Anti-ode To My Hometown


Here, mothers pray for daughters
& fathers work nine to five jobs
         diligently amassing dowry
& the Jamshedpur steel plant thumps
with the fervour of an athlete’s heart & dog shows 
          & book fairs — annual winter occurrences
 
Mothers pray for daughters here
& save pennies in flour tins for emergencies —
        hospital bills or posting bail 
while this town remains resistant — to malls
even an airport — as if it were a new bride, needing
                protection from foreign elements
 
Mothers pray for daughters while no one notices 
the French architecture standing tall at the market square 
          or the English clubhouses full of Parsi women
playing bridge on alternate afternoons
and always a birthday cake from Brubeck’s — the patisserie 
          everyone loves — the pianist no one remembers
                   
& Mothers pray for daughters to not be 
found at Jubilee Park eliciting the entire town’s 
             gossip & a boy may spend the night in jail —
this industrial town always aglow with the ever-burning 
            furnace of the steel mill & no one sees a tribal girl 
being pushed into the arms of the raging Subarnarekha 

or that of a scorned lover — all roads to the same end — 
but everyone bears witness to the murder of a Businessman
  two men on a motorbike, firing, one shot in the air 
& one at the target on a hot afternoon — gunshot lost 
        in the hullabaloo of school bells tolling, boys gathering 
around the masala-colawala outside the school gates to claim 

their girls & girls trading gossip 
at the panipuri stall waiting to be claimed, 
         their fear of being a headline in the local newspaper 
overshadowed — in my hometown, mothers pray
        for their daughters to not stray — afraid, lest they be claimed
& no one bears witness         no one bears         no



Crumbling


At the restaurant, course upon course of an elaborate
degustation. Every dish, a deconstruction of a complete thing. The tables
are full and the seats warm. Portion sizes, small. To keep it classy. The
music, crystalline in the silence. Not even the clink of silverware on 
china.
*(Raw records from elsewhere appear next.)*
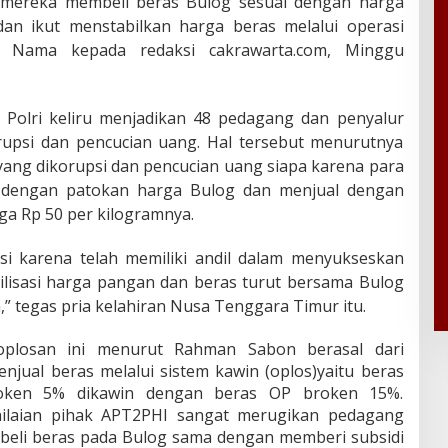
a mereka membeli beras Bulog sesuai dengan harga
an ikut menstabilkan harga beras melalui operasi
 Nama kepada redaksi cakrawarta.com, Minggu
Polri keliru menjadikan 48 pedagang dan penyalur
rupsi dan pencucian uang. Hal tersebut menurutnya
ang dikorupsi dan pencucian uang siapa karena para
i dengan patokan harga Bulog dan menjual dengan
gga Rp 50 per kilogramnya.
si karena telah memiliki andil dalam menyukseskan
ilisasi harga pangan dan beras turut bersama Bulog
,” tegas pria kelahiran Nusa Tenggara Timur itu.
oplosan ini menurut Rahman Sabon berasal dari
jual beras melalui sistem kawin (oplos)yaitu beras
broken 5% dikawin dengan beras OP broken 15%.
nilaian pihak APT2PHI sangat merugikan pedagang
eli beras pada Bulog sama dengan memberi subsidi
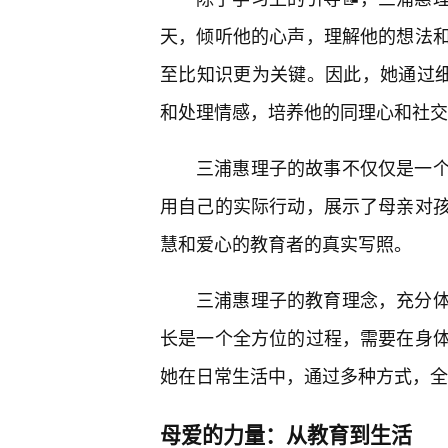
天，倾听他的心声，理解他的想法
至比知识更为关键。因此，她通过
和处理情感，培养他的同理心和社交
三浦惠理子的故事不仅仅是一
用自己的实际行动，展示了母亲对孩
慧和爱心的教育者的真实写照。
三浦惠理子的教育理念，充分
长是一个全方位的过程，需要在身
她在日常生活中，通过多种方式，全
母爱的力量：从教育到生活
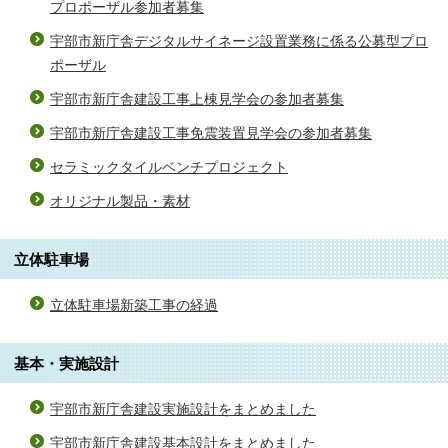
プロポーザル参加者募集
宇部市新庁舎デジタルサイネージ設置業務に係る公募型プロ
ポーザル
宇部市新庁舎建設工事上棟見学会の参加者募集
宇部市新庁舎建設工事免震装置見学会の参加者募集
セラミックタイルベンチプロジェクト
オリジナル製品・素材
立体駐車場
立体駐車場新築工事の経過
基本・実施設計
宇部市新庁舎建設実施設計をまとめました
宇部市新庁舎建設基本設計をまとめました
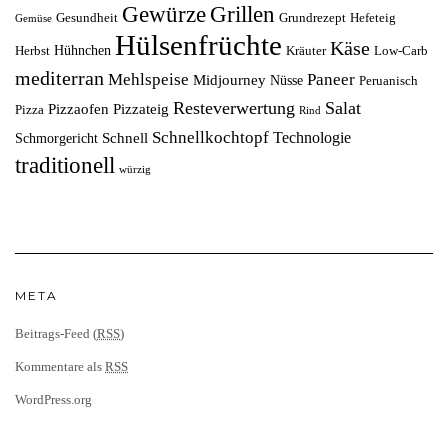
Grillen
Gewürze
Gesundheit
Grundrezept
Hefeteig
Gemüse
Hülsenfrüchte
Käse
Hühnchen
Herbst
Kräuter
Low-Carb
mediterran
Mehlspeise
Paneer
Midjourney
Nüsse
Peruanisch
Resteverwertung
Salat
Pizzaofen
Pizzateig
Pizza
Rind
Schnellkochtopf
Technologie
Schnell
Schmorgericht
traditionell
würzig
META
Beitrags-Feed (
RSS
)
Kommentare als
RSS
WordPress.org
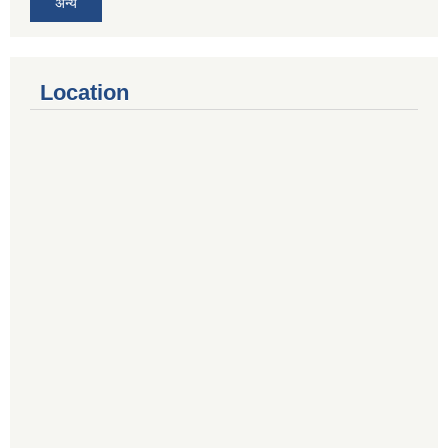
अन्य
Location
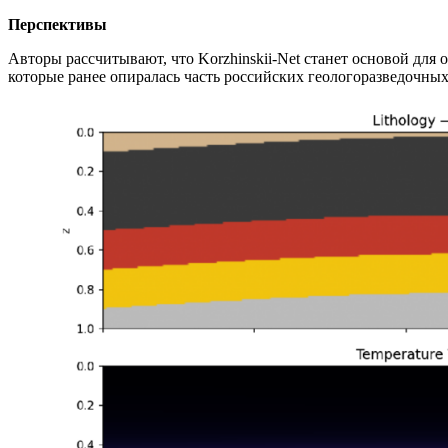
Перспективы
Авторы рассчитывают, что Korzhinskii-Net станет основой дл
которые ранее опиралась часть российских геологоразведочны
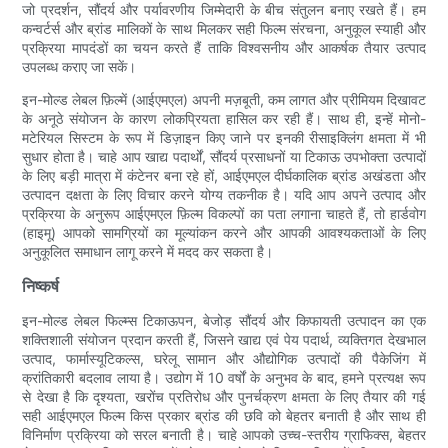
जो प्रदर्शन, सौंदर्य और पर्यावरणीय जिम्मेदारी के बीच संतुलन बनाए रखते हैं। हम
कन्वर्टर्स और ब्रांड मालिकों के साथ मिलकर सही फिल्म संरचना, अनुकूल स्याही और
प्रक्रिया मापदंडों का चयन करते हैं ताकि विश्वसनीय और आकर्षक तैयार उत्पाद
उपलब्ध कराए जा सकें।
इन-मोल्ड लेबल फ़िल्में (आईएमएल) अपनी मज़बूती, कम लागत और प्रीमियम दिखावट
के अनूठे संयोजन के कारण लोकप्रियता हासिल कर रही हैं। साथ ही, इन्हें मोनो-
मटेरियल सिस्टम के रूप में डिज़ाइन किए जाने पर इनकी रीसाइक्लिंग क्षमता में भी
सुधार होता है। चाहे आप खाद्य पदार्थों, सौंदर्य प्रसाधनों या टिकाऊ उपभोक्ता उत्पादों
के लिए बड़ी मात्रा में कंटेनर बना रहे हों, आईएमएल दीर्घकालिक ब्रांड अखंडता और
उत्पादन दक्षता के लिए विचार करने योग्य तकनीक है। यदि आप अपने उत्पाद और
प्रक्रिया के अनुरूप आईएमएल फ़िल्म विकल्पों का पता लगाना चाहते हैं, तो हार्डवोग
(हाइमू) आपको सामग्रियों का मूल्यांकन करने और आपकी आवश्यकताओं के लिए
अनुकूलित समाधान लागू करने में मदद कर सकता है।
निष्कर्ष
इन-मोल्ड लेबल फिल्म्स टिकाऊपन, बेजोड़ सौंदर्य और किफायती उत्पादन का एक
शक्तिशाली संयोजन प्रदान करती हैं, जिसने खाद्य एवं पेय पदार्थ, व्यक्तिगत देखभाल
उत्पाद, फार्मास्यूटिकल्स, घरेलू सामान और औद्योगिक उत्पादों की पैकेजिंग में
क्रांतिकारी बदलाव लाया है। उद्योग में 10 वर्षों के अनुभव के बाद, हमने प्रत्यक्ष रूप
से देखा है कि दृश्यता, खरोंच प्रतिरोध और पुनर्चक्रण क्षमता के लिए तैयार की गई
सही आईएमएल फिल्म किस प्रकार ब्रांड की छवि को बेहतर बनाती है और साथ ही
विनिर्माण प्रक्रिया को सरल बनाती है। चाहे आपको उच्च-स्तरीय ग्राफिक्स, बेहतर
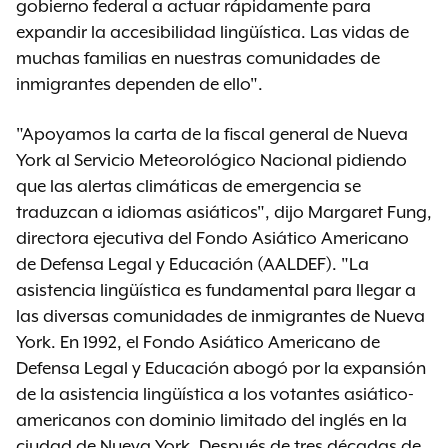
gobierno federal a actuar rápidamente para
expandir la accesibilidad lingüística. Las vidas de
muchas familias en nuestras comunidades de
inmigrantes dependen de ello".
"Apoyamos la carta de la fiscal general de Nueva
York al Servicio Meteorológico Nacional pidiendo
que las alertas climáticas de emergencia se
traduzcan a idiomas asiáticos", dijo Margaret Fung,
directora ejecutiva del Fondo Asiático Americano
de Defensa Legal y Educación (AALDEF). "La
asistencia lingüística es fundamental para llegar a
las diversas comunidades de inmigrantes de Nueva
York. En 1992, el Fondo Asiático Americano de
Defensa Legal y Educación abogó por la expansión
de la asistencia lingüística a los votantes asiático-
americanos con dominio limitado del inglés en la
ciudad de Nueva York. Después de tres décadas de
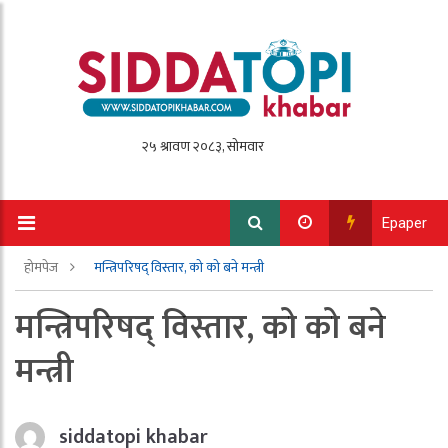
Epaper
होमपेज
मन्त्रिपरिषद्‍ विस्तार, को को बने मन्त्री
मन्त्रिपरिषद्‍ विस्तार, को को बने
मन्त्री
siddatopi khabar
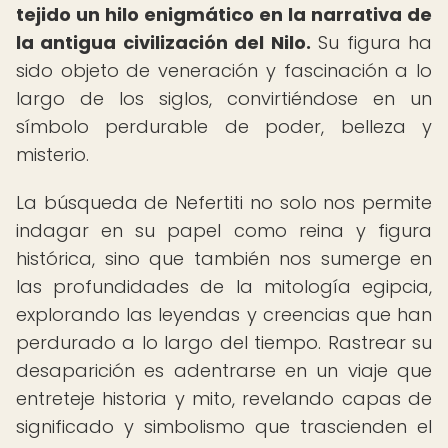
tejido un hilo enigmático en la narrativa de
la antigua civilización del Nilo.
Su figura ha
sido objeto de veneración y fascinación a lo
largo de los siglos, convirtiéndose en un
símbolo perdurable de poder, belleza y
misterio.
La búsqueda de Nefertiti no solo nos permite
indagar en su papel como reina y figura
histórica, sino que también nos sumerge en
las profundidades de la mitología egipcia,
explorando las leyendas y creencias que han
perdurado a lo largo del tiempo. Rastrear su
desaparición es adentrarse en un viaje que
entreteje historia y mito, revelando capas de
significado y simbolismo que trascienden el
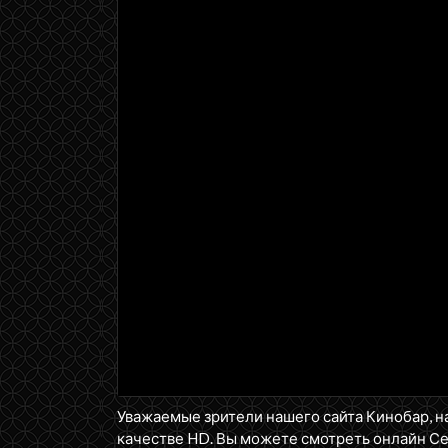
Уважаемые зрители нашего сайта Кинобар, н
качестве HD. Вы можете смотреть онлайн С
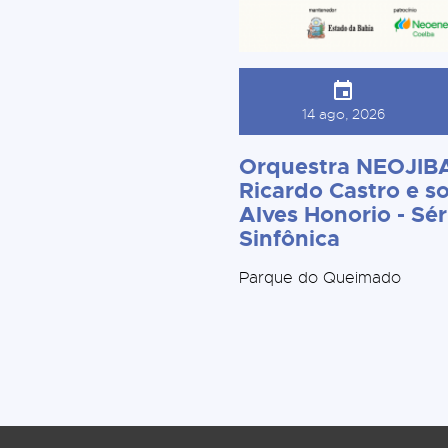
14 ago, 2026
Orquestra NEOJIBA
Ricardo Castro e so
Alves Honorio - Sér
Sinfônica
Parque do Queimado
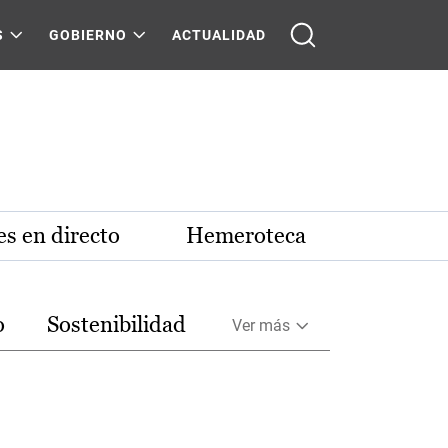
S
GOBIERNO
ACTUALIDAD
s en directo
Hemeroteca
o
Sostenibilidad
Ver más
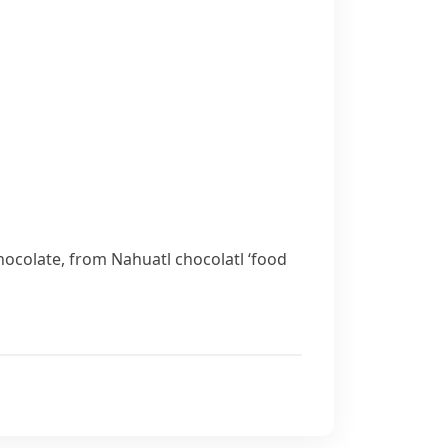
hocolate
, from Nahuatl
chocolatl
‘food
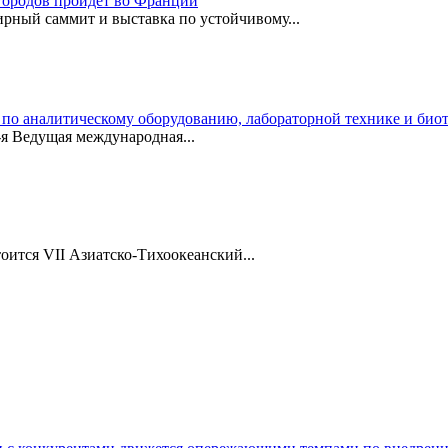
городов пройдет во Франции
ирный саммит и выставка по устойчивому...
 по аналитическому оборудованию, лабораторной технике и био
4-я Ведущая международная...
стоится VII Азиатско-Тихоокеанский...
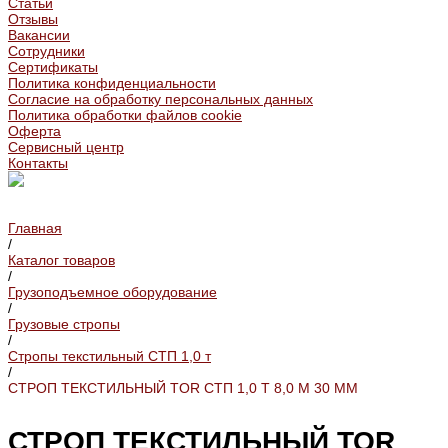
Статьи
Отзывы
Вакансии
Сотрудники
Сертификаты
Политика конфиденциальности
Согласие на обработку персональных данных
Политика обработки файлов cookie
Оферта
Сервисный центр
Контакты
Главная
/
Каталог товаров
/
Грузоподъемное оборудование
/
Грузовые стропы
/
Стропы текстильный СТП 1,0 т
/
СТРОП ТЕКСТИЛЬНЫЙ TOR СТП 1,0 Т 8,0 М 30 ММ
СТРОП ТЕКСТИЛЬНЫЙ TOR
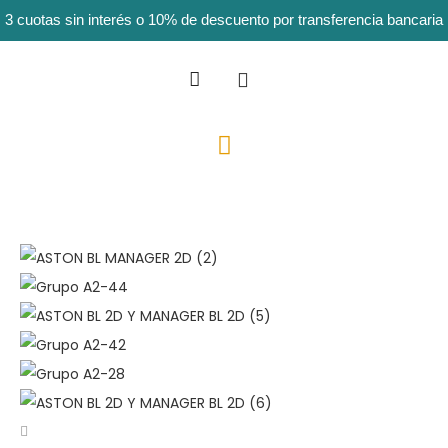
3 cuotas sin interés o 10% de descuento por transferencia bancaria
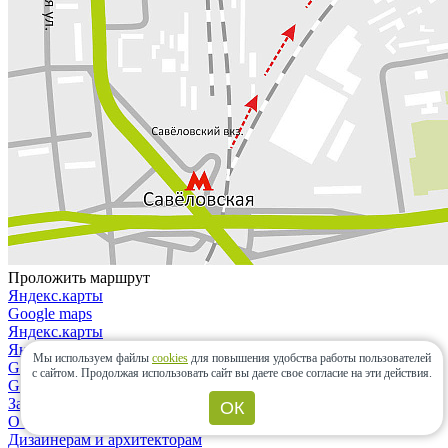
Проложить маршрут
Яндекс.карты
Google maps
Яндекс.карты
Яндекс.навигатор
Мы используем файлы
cookies
для повышения удобства работы пользователей
Google maps
с сайтом.
Продолжая использовать сайт вы даете свое согласие на эти действия.
Google maps
Закрыть
ОК
О компании
Дизайнерам и архитекторам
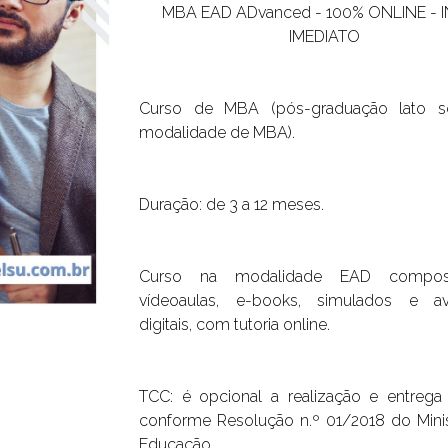
MBA EAD ADvanced -
1
00% ONLINE - I
IMEDIATO
Curso de MBA (pós-graduação
lato s
modalidade de MBA).
Duração: de 3 a 12 meses.
Curso na modalidade EAD compos
vídeoaulas, e-books, simulados e av
digitais, com tutoria online.
TCC: é opcional a realização e entreg
conforme Resolução n.º 01/2018 do Minis
Educação.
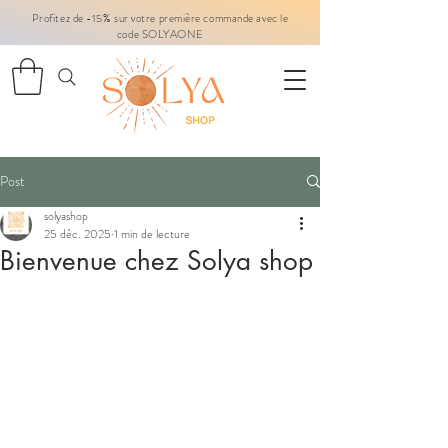
Profitez de -15% sur votre première commande avec le
code SOLYAONE
Post
solyashop
25 déc. 2025
1 min de lecture
Bienvenue chez Solya shop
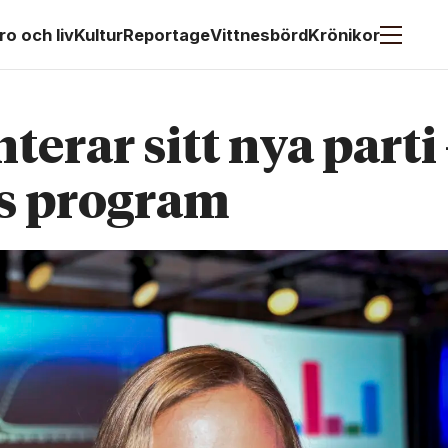
ro och liv
Kultur
Reportage
Vittnesbörd
Krönikor
erar sitt nya parti 
s program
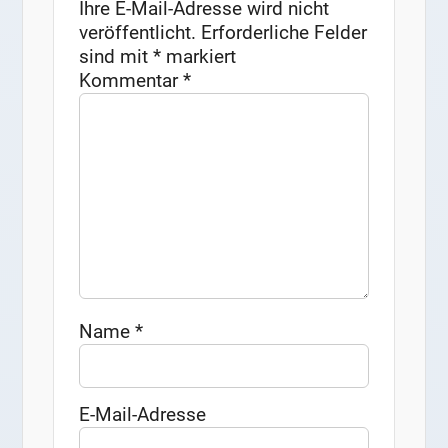
Ihre E-Mail-Adresse wird nicht
veröffentlicht.
Erforderliche Felder
sind mit
*
markiert
Kommentar
*
Name
*
E-Mail-Adresse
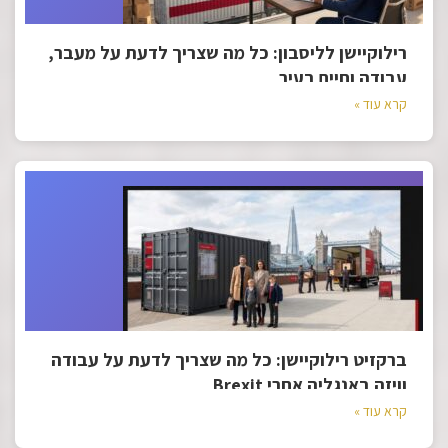
רילוקיישן לליסבון: כל מה שצריך לדעת על מעבר,
עבודה וחיים בעיר
קרא עוד »
ברקזיט רילוקיישן: כל מה שצריך לדעת על עבודה
וויזה באנגליה אחרי Brexit
קרא עוד »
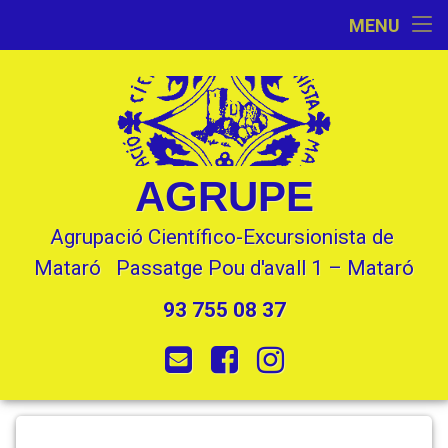
Inici
MENU
Skip
Agenda
Activitats
to
content
Activitats anteriors
Quotes
L’Entitat
Repte 30 turons del Maresme
Marxes, Curses i Reptes
Serveis
Escalada
Seccions
AGRUPE
La Marxassa
Familiars
Sortides
Història
Espeleologia
Contacte
Agrupació Científico-Excursionista de 
La Marxeta
Col.lectives
Cursos
Cursos, Xerrades i Exposicions
Qui som?
Natura
Mataró   Passatge Pou d'avall 1 – Mataró
93 755 08 37
Marxeta Nocturna de Les Santes
Matinals
Tronades Científico-Naturalistes
La nostra seu
Arxiu Històric
Tel:
E-mail
Facebook
Instagram
Certascan
Més amunt dels 2000
Xerrades
Revista Cingles
Notícies
GR-83 Camí del Nord. Punts d’interès
Senderisme
Imatges
Sant-
Posted on
by
Toni
6 gener, 2018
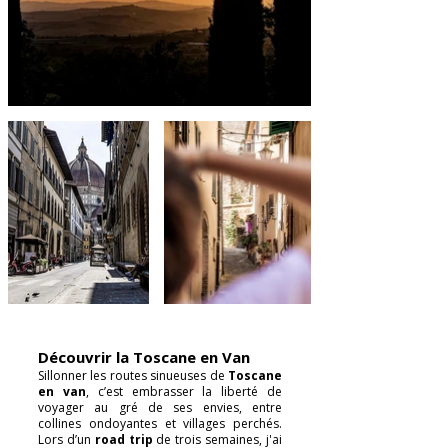
Découvrir la Toscane en Van
Sillonner les routes sinueuses de
Toscane
en van
, c’est embrasser la liberté de
voyager au gré de ses envies, entre
collines ondoyantes et villages perchés.
Lors d’un
road trip
de trois semaines, j'ai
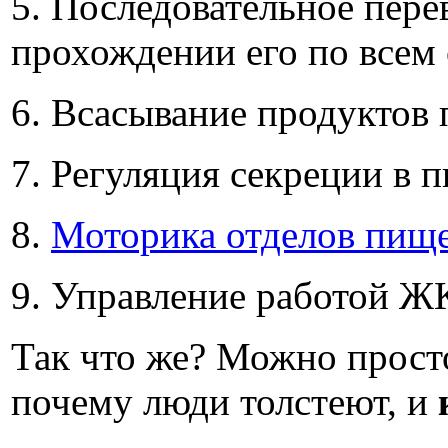
5. Последовательное пере
прохождении его по всем
6. Всасывание продуктов 
7. Регуляция секреции в 
8.
Моторика отделов пищ
9. Управление работой Ж
Так что же? Можно прос
почему люди толстеют, и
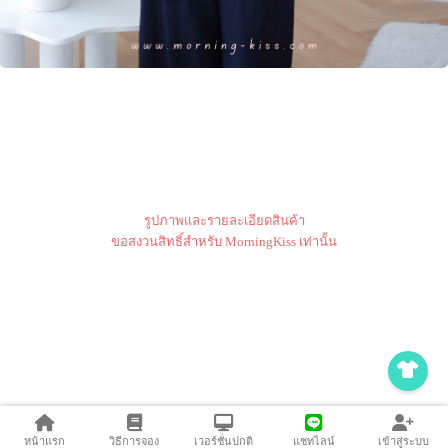
รูปภาพและรายละเอียดสินค้า
ขอสงวนสิทธิ์สำหรับ MorningKiss เท่านั้น
หน้าแรก
วิธีการจอง
เวอร์ชั่นปกติ
แชทไลน์
เข้าสู่ระบบ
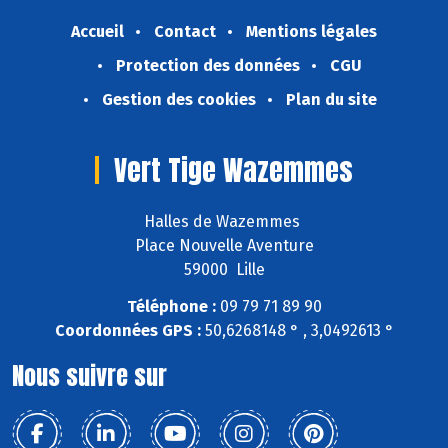
Accueil
Contact
Mentions légales
Protection des données
CGU
Gestion des cookies
Plan du site
Vert Tige Wazemmes
Halles de Wazemmes
Place Nouvelle Aventure
59000 Lille
Téléphone :
09 79 71 89 90
Coordonnées GPS :
50,6268148 ° , 3,0492613 °
Nous suivre sur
This is not a place for conversation. But contemplation. A serious
place for serious business. I don’t understand this obsession with taking
things apart but I am told it is in vogue. The carcass of a burger, the body
of a shepherd’s pie laid out. If one were obsessed with seeing in detail
what they were eating, why not have a salad? 

No wonder divorce rates are soaring. My mother says it's this
need to know, this need to figure out everything that’s spoiled our
generation. I am not surprised when someone in the family insinuates
that my husband might be seeing someone else on the sly. But I am taken
aback by the fact that the notion does not bother me. Is this a feat or a
failure? Maybe there is assurance to be gained from this act of
dissection. In the warm glow of the modernist lamp, we smile at each
other across the table between spoonfuls of tiramisu, ladyfingers
crumbling. His favorite.


On Our Way To Vardø


The lake is white, the mountain milky-white, the fox crossing the highway snow-white. One
could easily miss its tender body if not for its quick movement. White the horizon, and even
the sun salt-white swallowing everything into its fold. Your knuckles gripping the steering
wheel, white as the vanishing landscape in the rearview mirror. The low hum of the car, white
noise for miles and miles. This is how we get accustomed to our many griefs calcifying
endlessly. Just moments of looking outside the window into the scenery like swathes of blank
paper tires me out, lulls me into sleep’s territory while you get us ahead of a predicted
snowstorm. We are far from home, and you cannot take your eyes off the road. So you do the
next possible thing, take your one hand off the wheel to hold mine. Soon an arctic night would
fall, cerulean and almost unbearable.